1968, The Rolling Stones released the single 'Jumpin Jack Flash' in the UK, the track gave them their seventh UK No.1 hit. Keith Richards has stated that he and Jagger wrote the lyrics while staying at Richards' country house, where they were awoken one morning by the sound of gardener Jack Dyer walking past the window. When Jagger asked what the noise was, Richards responded: "Oh, that's Jack – that's jumpin' Jack."

1969, Bob Dylan's album Nashville Skyline peaked at No.3 in the US chart. The singer's ninth album, it also scored Dylan his fourth UK No.1. The album featured 'Lay Lady Lay', which became one of Dylan's biggest pop hits, reaching No.7 in the US, his biggest single in three years.

1969, The Beatles with Billy Preston started a five week run at No.1 on the US singles chart with 'Get Back', the group's 17th US No.1. Credited to "The Beatles with Billy Preston", it was the Beatles' only single that credited another artist, 'Get Back' was also the Beatles' first single release in true stereo in the US.

1970, Peter Green played his last gig with Fleetwood Mac when they appeared at the Bath Festival, Somerset, England.

1974, American composer, pianist, and bandleader Duke Ellington, died of lung cancer and pneumonia aged 75.

1974, David Bowie released his eighth studio album Diamond Dogs. The cover art features Bowie as a striking half-man, half-dog grotesque painted by Belgian artist Guy Peellaert. It was controversial as the full painting clearly showed the hybrid's genitalia.
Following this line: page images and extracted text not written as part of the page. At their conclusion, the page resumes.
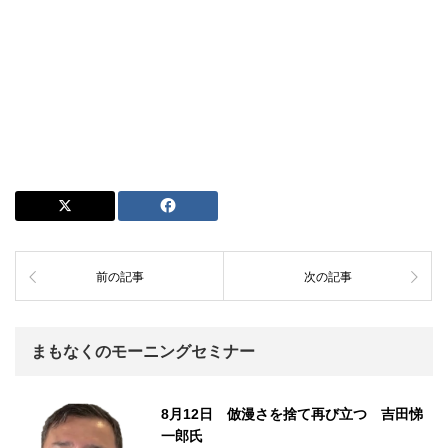
前の記事
次の記事
まもなくのモーニングセミナー
8月12日 倣漫さを捨て再び立つ 吉田悌
一郎氏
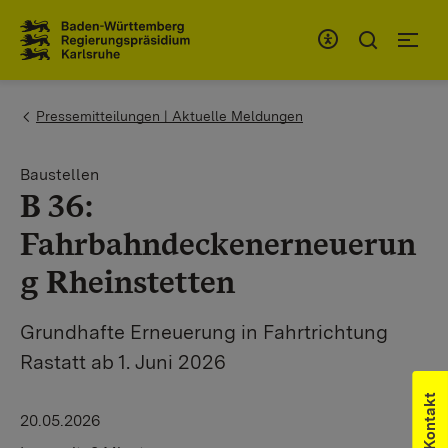
Zum Inhaltsbereich
Zur Hauptnavigation
You are here:
Pressemitteilungen | Aktuelle Meldungen
Baustellen
B 36:
Fahrbahndeckenerneuerun
g Rheinstetten
Grundhafte Erneuerung in Fahrtrichtung
Rastatt ab 1. Juni 2026
Kontakt
20.05.2026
Genitalia!!!

1975, Earth Wind and Fire went to No.1 on the US singles chart with 'Shining Star', the group's first and only US No.1.

1980, Genesis fans turning up at the Roxy Club box office in Los Angeles to buy tickets for a forthcoming gig were surprised to find the band members Phil Collins, Tony Banks and Mike Rutherford selling the tickets themselves.

1991, Founder member of The Byrds Gene Clark died of a heart attack aged 49. Wrote The Byrds hits 'I'll Feel a Whole Lot Better', and 'Eight Miles High'.

1999, Queen singer Freddie Mercury, who died in 1991, was honoured on a new set of millennium stamps issued by the Royal Mail. Mercury, who featured on the 19p stamp, was a keen stamp collector, and his collection was bought by the Post Office in 1993. The stamp marked his contribution to the Live Aid charity concert in 1985, and caused controversy by featuring a small portion of Queen’s drummer, Roger Taylor, in the background - UK stamps by tradition only carry pictures of living persons who are members of the Royal Family.

2009, Billy Joel was being sued by his former drummer for hundreds of thousands of dollars in unpaid royalties. Liberty Devitto, claimed that Joel hadn't paid him proper royalties for 10 years of his work. Devitto was Joel's drummer from 1975 until 2005, when he said he was abruptly thrown out of the band. He said: "People get fired, they get severance or insurance for a certain period of time. I didn't even get a phone call. It was cold."

2010, Paul Gray, the bassist with US metal band Slipknot, was found dead in a hotel in Des Moines, Iowa. The body of the 38-year-old musician was found by an employee at the hotel in a suburb of the city. Police said foul play was not suspected, but an autopsy would be carried out. The nine members of Slipknot wore masks in public and referred to other bandmates by numbers; Gray was number two.